In this architecture, the emotion engine is separated from the personal characteristics engine since although emotions are personal, they present a lot of variance and the learning process is very sensitive to the emotional state of the learner, as it has been shown in related works [41]. In addition, the emotional state of a person changes much more frequently than expertise level, learning style, and personality.

In the first use case, the user resource emotion log database is not considered because the historic information of the user is not taken into account. In the second use case, the cold start can be a serious problem at the beginning of the system for making recommendations, but it can be attacked using the information generated by the first use case at the beginning. For the fourth use case, a lot of tagged information is needed for training the Doc2Vec model. Also, additional personal information could be considered, like personality traits, learning styles, and expertise level of a student on the documents.

Aspects that are not addressed in this work, and are important for the implementation of the architecture, include the communication between components and subcomponents, which can follow the principles of service-oriented design for a low coupling. Another aspect is the representation and storage of the information used by our architecture, like the emotional states, learning style, among others. Just as an example, for representing the emotional state many models exist and there is no consensus on which is better, or what emotions to use. In each use case, the model for representing emotions can be different, for example for use cases one and two, the model must be continuous to determine the average, but for use cases three and four, the model can be discrete. Future works should analyze in depth which emotional models are most appropriate for each component of our architecture.

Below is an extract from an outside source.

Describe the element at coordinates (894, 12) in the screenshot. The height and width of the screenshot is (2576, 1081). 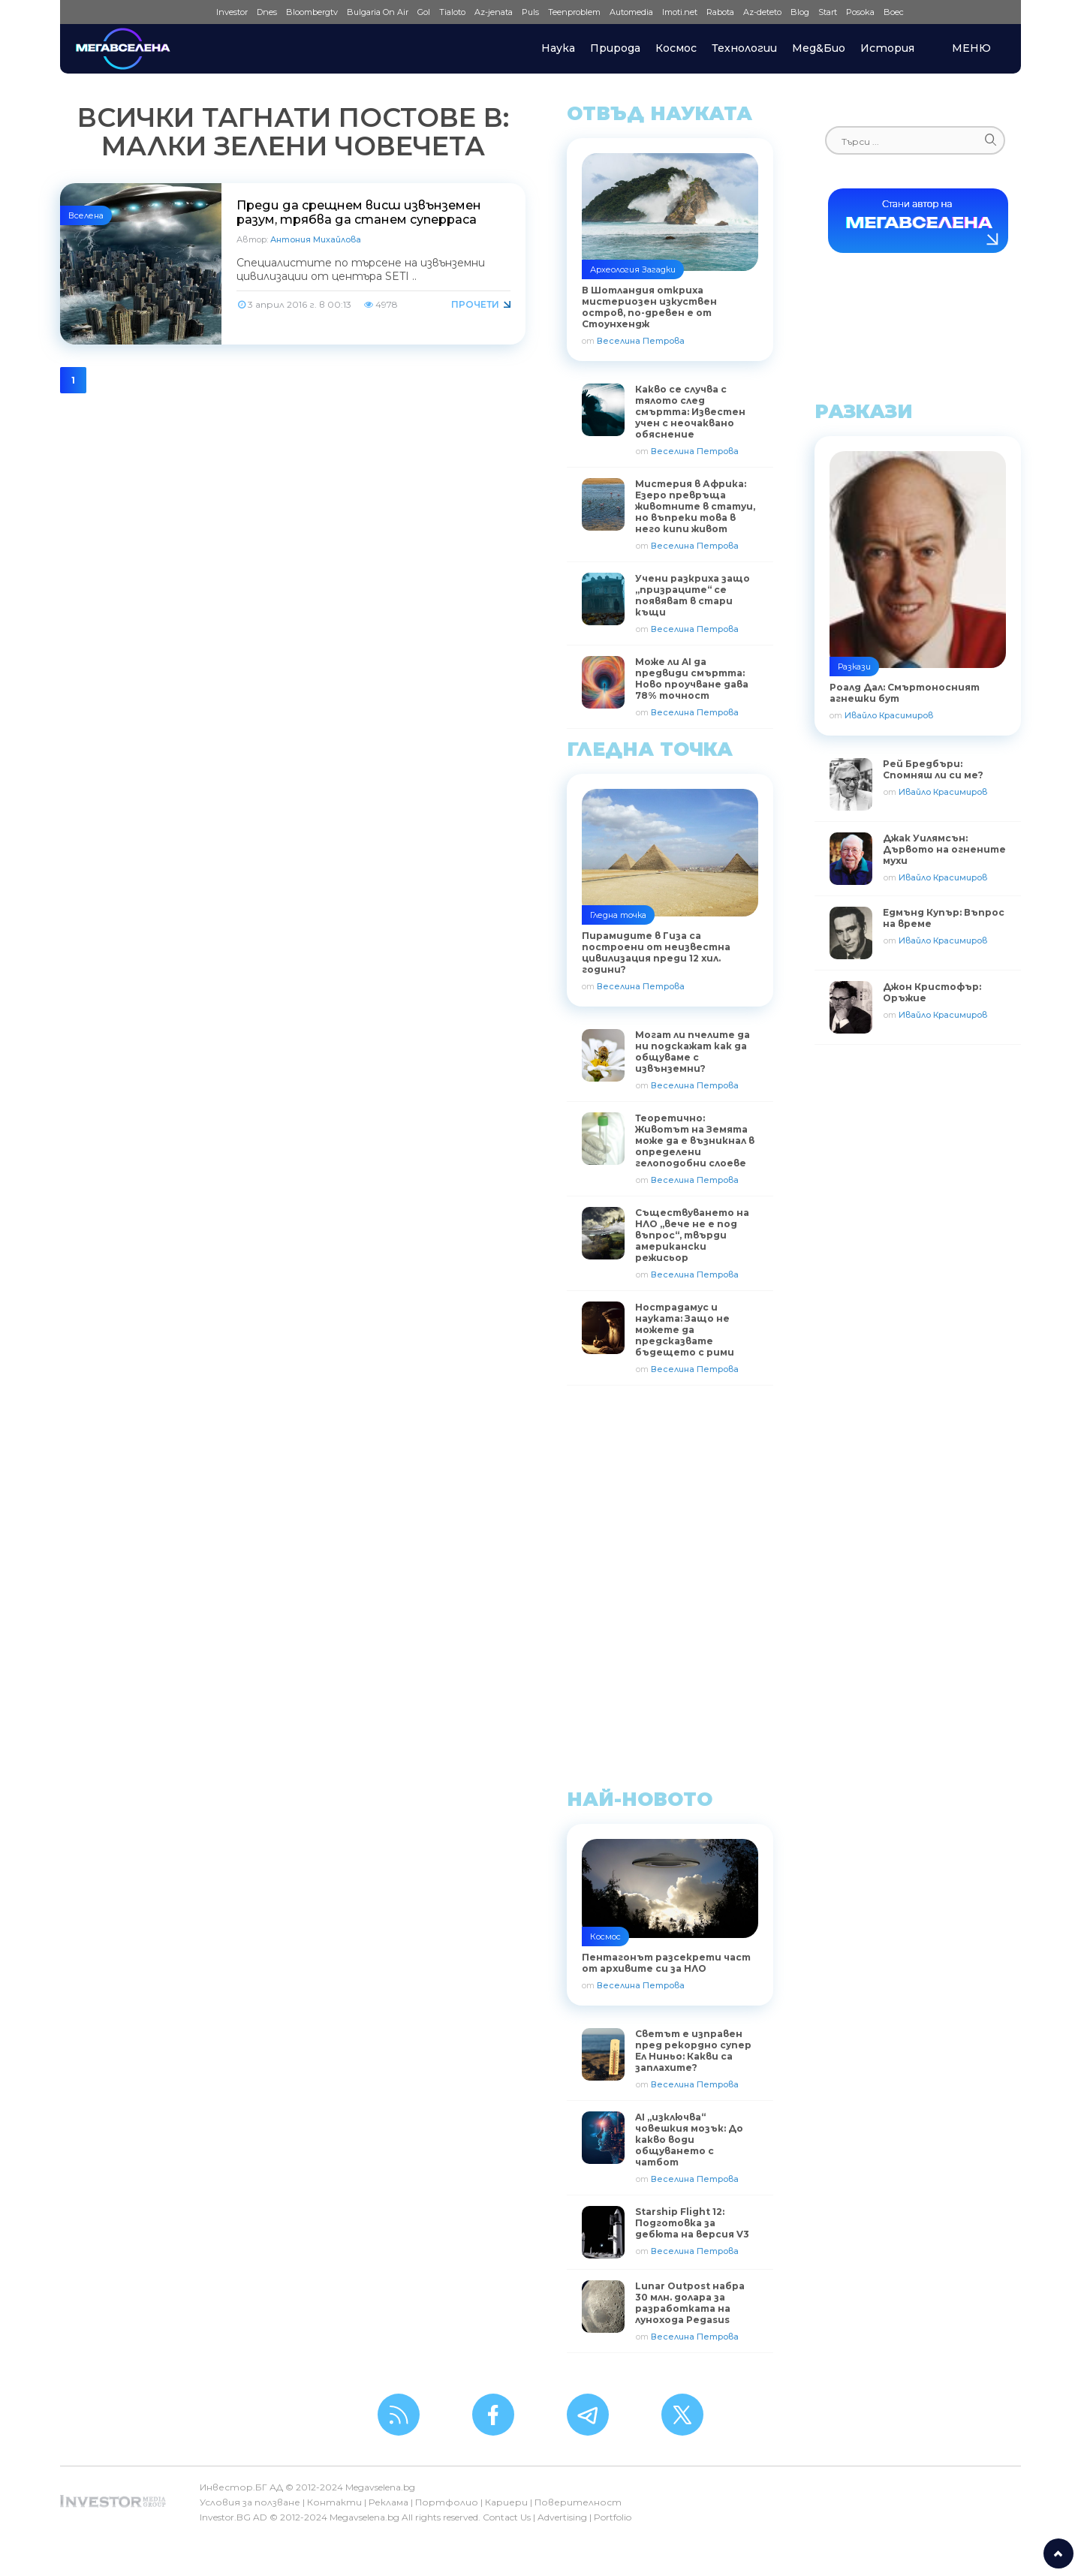 I see `Boec` at that location. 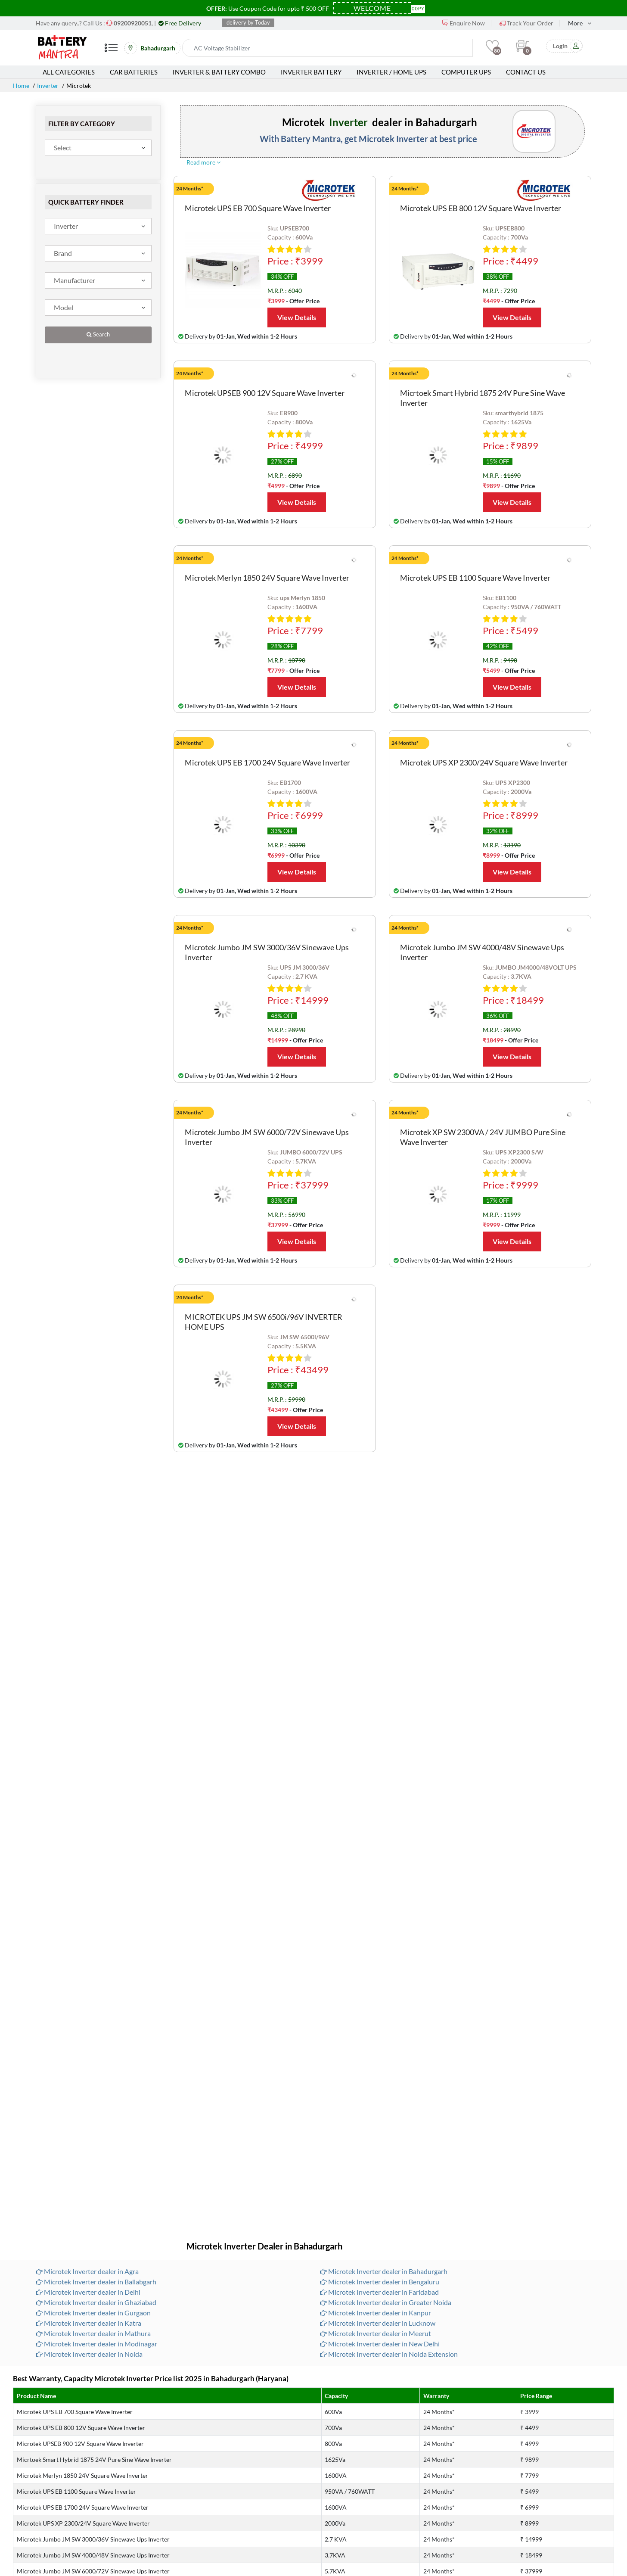  Describe the element at coordinates (111, 51) in the screenshot. I see `[Mobile Menu]` at that location.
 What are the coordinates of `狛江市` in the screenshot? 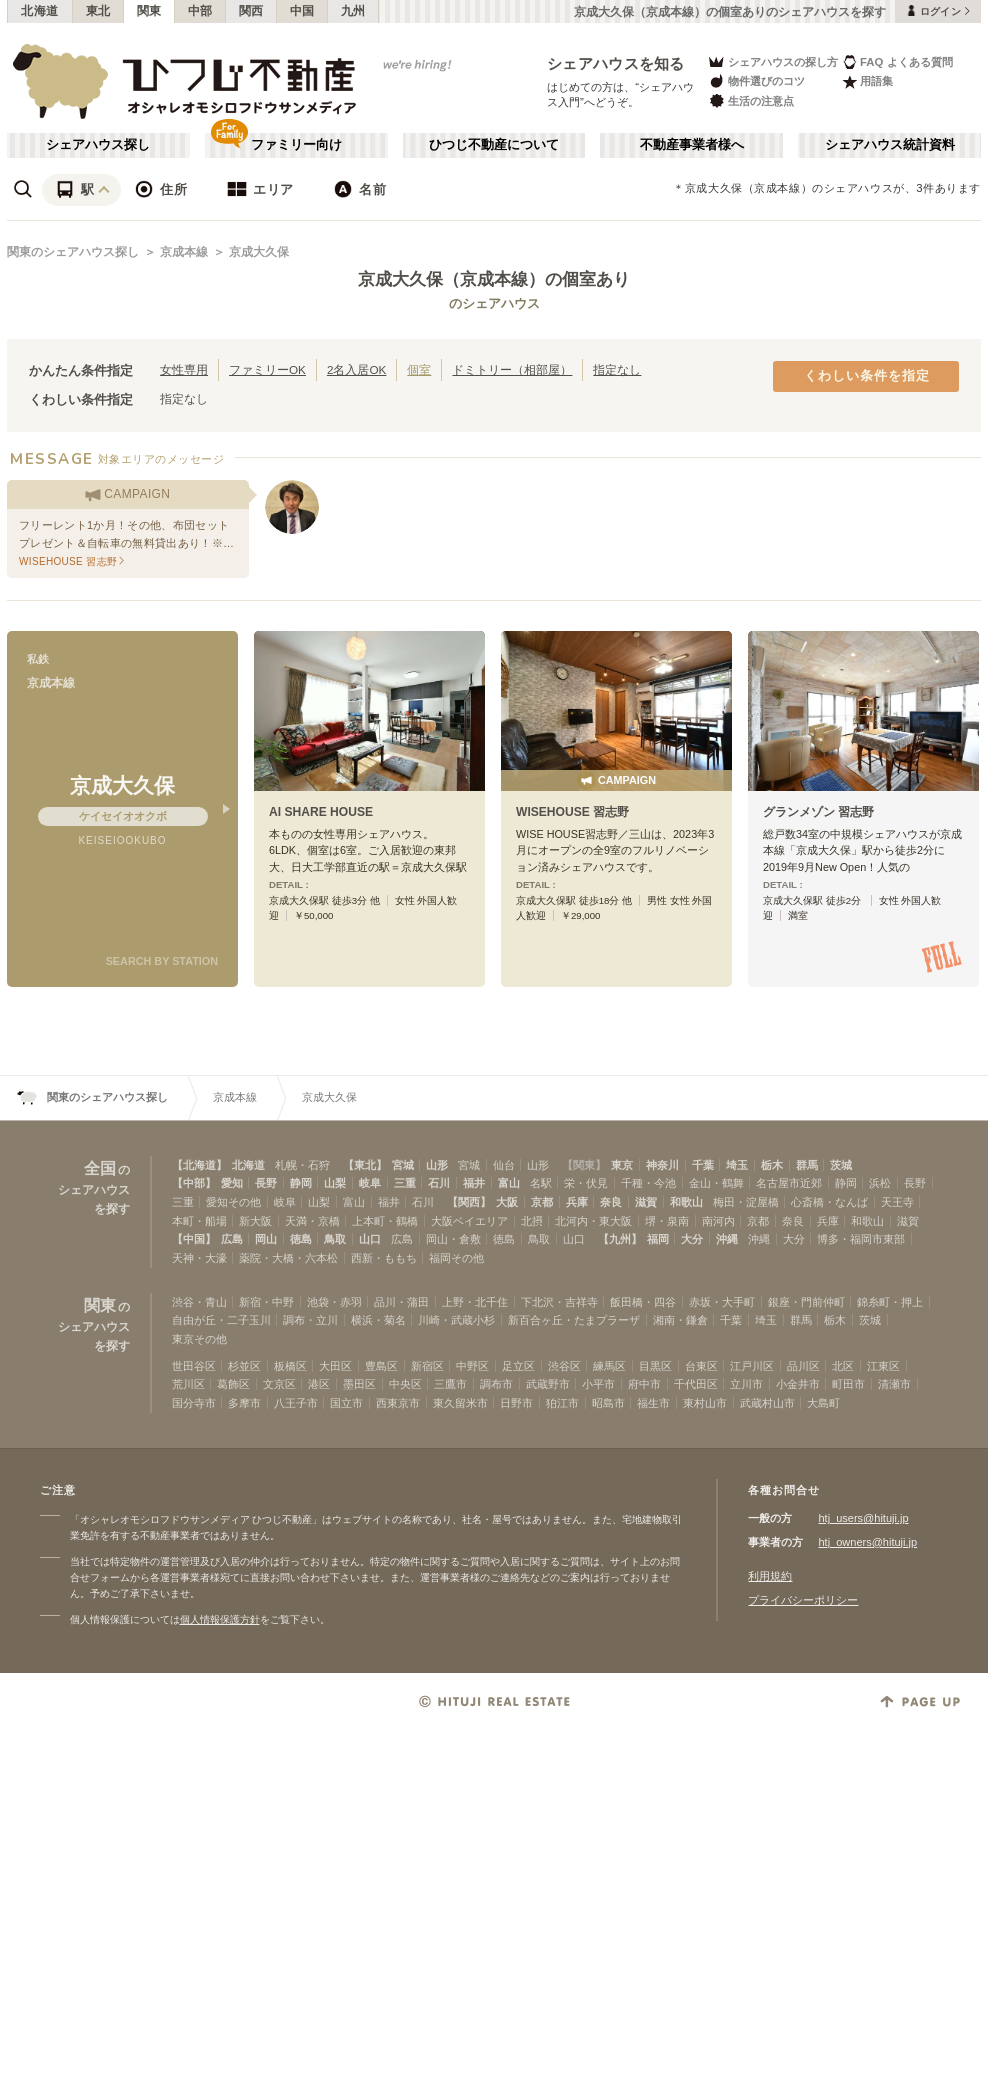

Future works must also consider the implementation of the human emotion engine, dealing with the multimodality problem of recognizing emotions. Moreover, future work must prove the real performance of the architecture in a real scenario, evaluating how much the student’s performance raises when considering affective characteristics for making recommendations of contents. Another suggestion for work is the analysis of the feedback mechanisms based on emotions to improve the recommendations, and the analysis of our architecture to support students with disabilities, such as students with dyslexia, autism, and blindness. Finally, other works must consider how to integrate this architecture in more advanced recommendation systems, like intelligent recommender systems or autonomous recommender systems [34].